I've always used the table below as a useful reference in viscosity terms. I'm not so sure about the equivalents you quote Jon
I use the bearing oil that I use on my steamers, which is a ISO460 compounded with tallow in my Austin rear axles.
Similarly I am happy to use straight (or up to GL4 - Non EP) SAE 140 gear oil in my bearings. These bearings are plain bronze. Rape compounding is also common, rape has a tendency to leave a residue on paint, and steamers run a total loss system, so it is less preferred by some (i.e me), but perfectly fine on yellow metals.
The compounding in simple terms makes the oil 'sticky', so for a lub oil it stays in the bearing or on the shaft or face longer. Those who know more about oils than I do tell me this is desirable in a gear oil also.

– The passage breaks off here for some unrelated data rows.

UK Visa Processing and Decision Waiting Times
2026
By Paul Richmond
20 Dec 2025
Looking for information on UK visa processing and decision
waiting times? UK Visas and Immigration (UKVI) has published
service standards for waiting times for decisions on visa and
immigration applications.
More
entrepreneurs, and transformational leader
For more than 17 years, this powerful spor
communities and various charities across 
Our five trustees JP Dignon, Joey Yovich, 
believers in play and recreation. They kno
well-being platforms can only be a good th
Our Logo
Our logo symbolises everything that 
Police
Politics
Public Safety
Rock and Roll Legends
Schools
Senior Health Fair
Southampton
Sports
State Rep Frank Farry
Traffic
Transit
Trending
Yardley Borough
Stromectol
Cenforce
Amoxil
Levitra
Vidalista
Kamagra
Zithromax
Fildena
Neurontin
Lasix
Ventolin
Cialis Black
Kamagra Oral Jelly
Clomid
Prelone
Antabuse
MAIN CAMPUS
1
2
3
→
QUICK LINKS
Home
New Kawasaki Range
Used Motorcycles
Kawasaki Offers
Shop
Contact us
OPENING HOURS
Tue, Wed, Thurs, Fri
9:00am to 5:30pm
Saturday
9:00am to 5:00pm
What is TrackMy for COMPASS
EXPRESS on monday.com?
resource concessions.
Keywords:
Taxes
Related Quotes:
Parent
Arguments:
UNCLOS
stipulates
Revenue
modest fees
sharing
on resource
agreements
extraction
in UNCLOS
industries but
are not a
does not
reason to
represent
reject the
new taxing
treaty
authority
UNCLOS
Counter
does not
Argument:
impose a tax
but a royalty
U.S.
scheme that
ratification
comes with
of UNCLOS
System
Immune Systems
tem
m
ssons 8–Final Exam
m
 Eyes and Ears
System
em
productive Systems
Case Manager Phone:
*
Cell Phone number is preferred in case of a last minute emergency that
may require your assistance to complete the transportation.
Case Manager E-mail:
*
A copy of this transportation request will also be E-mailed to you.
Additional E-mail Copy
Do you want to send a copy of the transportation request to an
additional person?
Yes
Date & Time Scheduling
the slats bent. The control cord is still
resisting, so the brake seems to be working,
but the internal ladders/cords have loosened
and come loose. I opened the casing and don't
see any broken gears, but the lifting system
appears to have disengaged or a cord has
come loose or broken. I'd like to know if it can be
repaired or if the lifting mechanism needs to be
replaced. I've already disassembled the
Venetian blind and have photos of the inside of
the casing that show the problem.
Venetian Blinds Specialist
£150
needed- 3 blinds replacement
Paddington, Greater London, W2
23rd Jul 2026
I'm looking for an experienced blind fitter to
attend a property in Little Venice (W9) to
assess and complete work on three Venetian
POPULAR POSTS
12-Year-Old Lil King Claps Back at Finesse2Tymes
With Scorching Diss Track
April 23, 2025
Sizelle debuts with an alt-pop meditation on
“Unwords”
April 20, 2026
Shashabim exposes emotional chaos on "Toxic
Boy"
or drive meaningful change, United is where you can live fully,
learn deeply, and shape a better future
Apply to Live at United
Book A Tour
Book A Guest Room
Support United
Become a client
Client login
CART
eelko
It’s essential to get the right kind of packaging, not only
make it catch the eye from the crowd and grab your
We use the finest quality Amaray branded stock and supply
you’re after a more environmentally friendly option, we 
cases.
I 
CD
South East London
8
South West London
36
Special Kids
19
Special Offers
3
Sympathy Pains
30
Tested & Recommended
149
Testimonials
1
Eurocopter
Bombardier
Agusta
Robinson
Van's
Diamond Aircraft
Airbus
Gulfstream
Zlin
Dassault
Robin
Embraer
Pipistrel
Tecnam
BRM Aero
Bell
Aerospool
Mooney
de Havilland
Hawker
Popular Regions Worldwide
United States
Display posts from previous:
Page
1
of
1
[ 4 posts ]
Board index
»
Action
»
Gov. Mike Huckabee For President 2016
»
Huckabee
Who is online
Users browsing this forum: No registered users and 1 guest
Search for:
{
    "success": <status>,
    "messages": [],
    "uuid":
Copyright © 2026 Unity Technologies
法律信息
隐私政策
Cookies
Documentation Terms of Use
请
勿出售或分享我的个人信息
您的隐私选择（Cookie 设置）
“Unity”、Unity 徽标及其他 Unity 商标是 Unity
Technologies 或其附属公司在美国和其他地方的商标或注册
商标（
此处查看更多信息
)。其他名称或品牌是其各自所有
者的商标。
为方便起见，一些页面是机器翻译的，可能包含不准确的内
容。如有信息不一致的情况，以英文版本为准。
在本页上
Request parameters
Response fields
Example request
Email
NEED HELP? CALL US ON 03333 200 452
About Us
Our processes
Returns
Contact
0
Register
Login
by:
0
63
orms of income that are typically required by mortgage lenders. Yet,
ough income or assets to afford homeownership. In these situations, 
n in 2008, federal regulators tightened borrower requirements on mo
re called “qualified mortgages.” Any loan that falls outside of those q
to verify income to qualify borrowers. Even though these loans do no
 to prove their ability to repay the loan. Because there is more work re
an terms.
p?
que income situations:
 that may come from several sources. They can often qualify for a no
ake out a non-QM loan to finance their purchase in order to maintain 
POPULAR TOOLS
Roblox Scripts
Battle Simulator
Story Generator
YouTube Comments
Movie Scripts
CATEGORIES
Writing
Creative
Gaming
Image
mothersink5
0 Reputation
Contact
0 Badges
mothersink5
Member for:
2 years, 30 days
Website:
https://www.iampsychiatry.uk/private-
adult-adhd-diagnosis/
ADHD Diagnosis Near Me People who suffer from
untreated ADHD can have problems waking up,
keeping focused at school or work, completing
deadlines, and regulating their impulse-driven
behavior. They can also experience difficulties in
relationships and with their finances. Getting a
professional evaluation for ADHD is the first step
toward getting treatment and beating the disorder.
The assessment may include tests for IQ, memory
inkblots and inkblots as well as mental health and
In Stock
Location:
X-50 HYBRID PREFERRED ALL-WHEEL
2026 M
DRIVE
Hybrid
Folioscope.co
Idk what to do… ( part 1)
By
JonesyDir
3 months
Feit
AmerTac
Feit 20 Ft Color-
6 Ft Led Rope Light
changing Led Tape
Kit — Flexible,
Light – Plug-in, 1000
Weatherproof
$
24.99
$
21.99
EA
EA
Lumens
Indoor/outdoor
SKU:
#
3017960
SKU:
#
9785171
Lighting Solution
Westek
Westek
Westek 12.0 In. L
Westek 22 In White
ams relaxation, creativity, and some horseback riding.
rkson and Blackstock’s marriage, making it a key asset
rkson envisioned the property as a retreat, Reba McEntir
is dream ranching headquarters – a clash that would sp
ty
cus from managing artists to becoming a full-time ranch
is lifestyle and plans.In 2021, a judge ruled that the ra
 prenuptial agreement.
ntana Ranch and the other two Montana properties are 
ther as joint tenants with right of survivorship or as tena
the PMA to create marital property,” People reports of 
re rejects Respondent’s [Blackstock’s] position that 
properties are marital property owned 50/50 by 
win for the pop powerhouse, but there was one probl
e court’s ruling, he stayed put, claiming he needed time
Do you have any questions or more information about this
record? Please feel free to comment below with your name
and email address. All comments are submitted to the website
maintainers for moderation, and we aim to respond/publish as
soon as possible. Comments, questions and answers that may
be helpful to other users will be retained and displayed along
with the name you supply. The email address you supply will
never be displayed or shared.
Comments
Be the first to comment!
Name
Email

Obviously SAE220 gear oil is less viscous, i.e thinner. I wouldn't consider ISO460 or ISO220 a 'steam oil'. They are just lubricating oils.
Going more viscous to 'steam oil' so to ISO680 and ISO1000 gives you some real gloop. I use ISO1000 as cylinder lubricant on one of my steamers, ISO680 on the other. Again both compounded with Tallow.
I use the 1000 in the clutch release bearing on the 3 speed cars, and having read the comments on here, I believe would be perfectly suitable for the steering box, as I guess would the ISO680, its just not as gloopy. But the ISO680 would probably be broadly equivalent to the SAE250 Penrite product quoted here.
In cost terms, I buy in 25l drums (remember - total loss system). But I'm paying broadly £7/litre delivered. I hold 460. 680 and 1000 generally in my Oil stores, plus Classic 20/50 engine oil.....
A very clever man once gave me some very good advice. This is summarised thus -
Any oil is better than no oil. The difference between the best oil for the application and a suitable oil for the application is so small its not worth worrying about.